# Required action:
Print the data that follows exactly as it stands, from its first line through the line containing "The image size is (280, 2576).", and stop there.
(Data listing begins)
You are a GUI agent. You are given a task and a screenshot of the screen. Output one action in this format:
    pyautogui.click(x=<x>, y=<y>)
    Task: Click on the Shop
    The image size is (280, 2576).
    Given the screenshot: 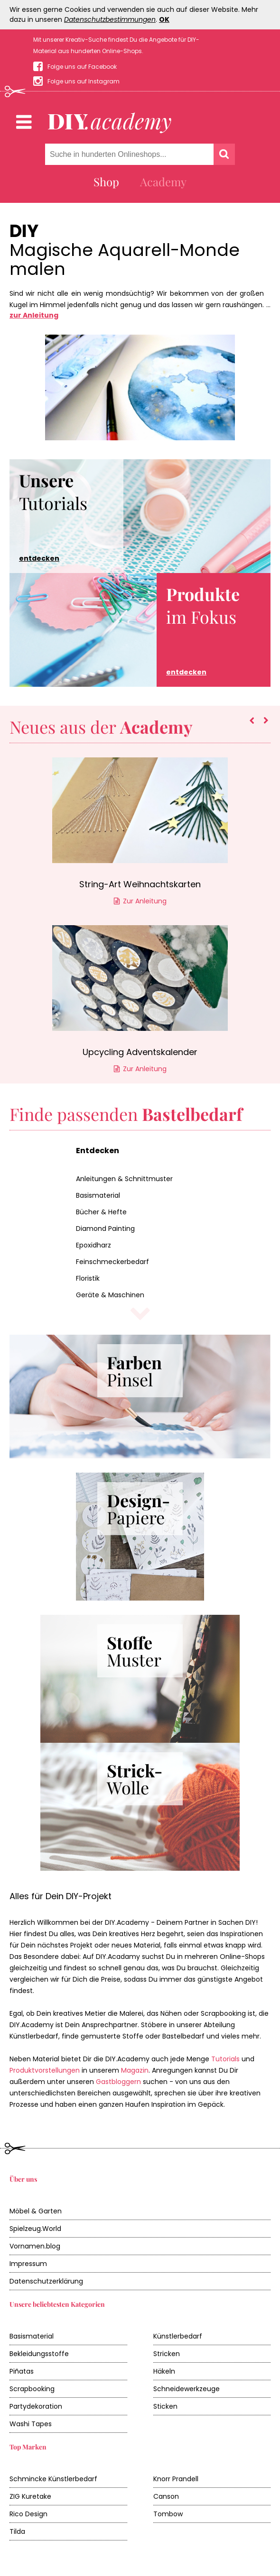 What is the action you would take?
    pyautogui.click(x=106, y=181)
    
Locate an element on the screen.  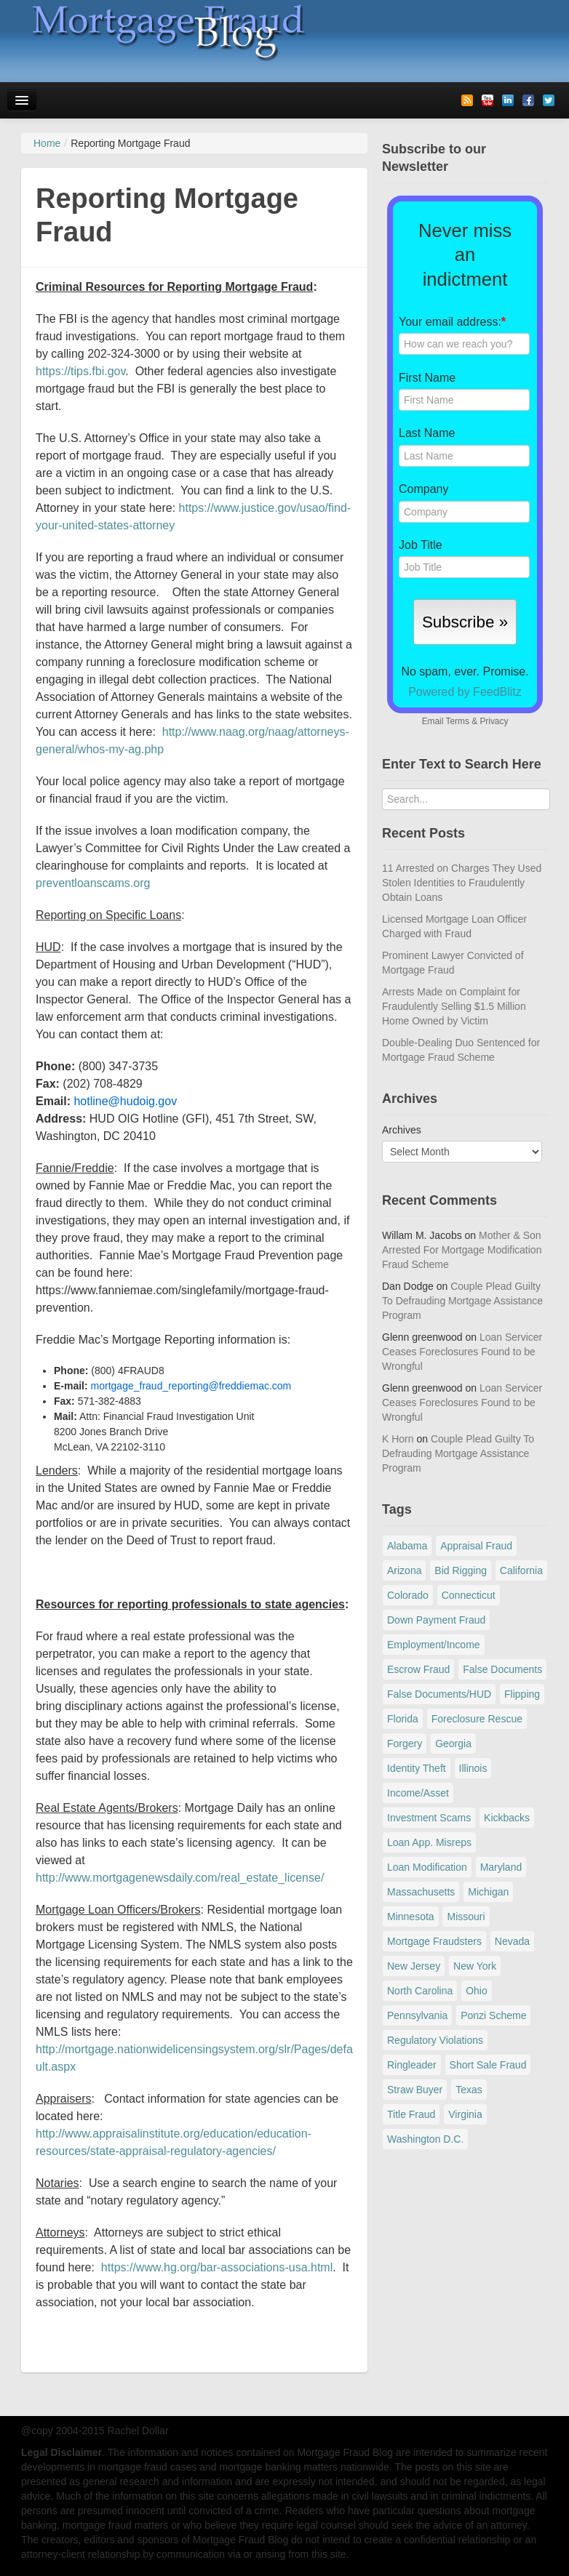
Maryland [Maryland (131 items)] is located at coordinates (501, 1867).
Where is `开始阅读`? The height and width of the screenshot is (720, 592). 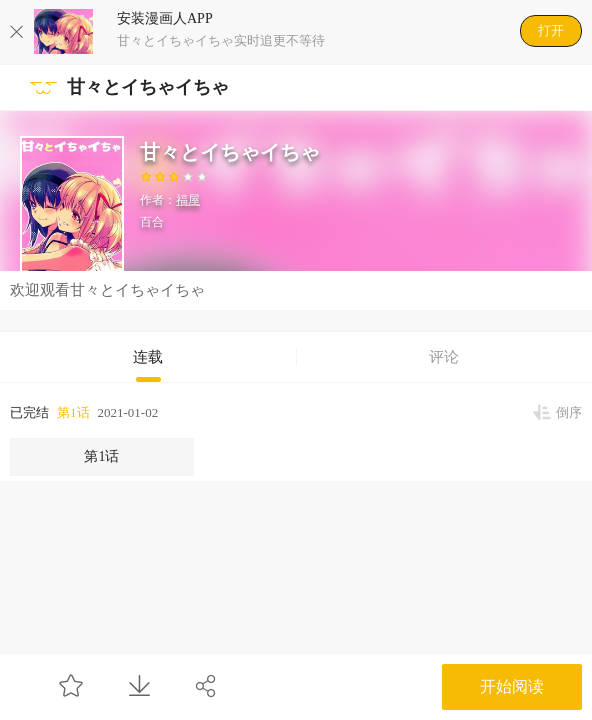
(Data listing ends)
# Answer to the exercise:
You are a GUI agent. You are given a task and a screenshot of the screen. Output one action in this format:
    pyautogui.click(x=<x>, y=<y>)
    Task: Click on the Shop
    The image size is (280, 2576).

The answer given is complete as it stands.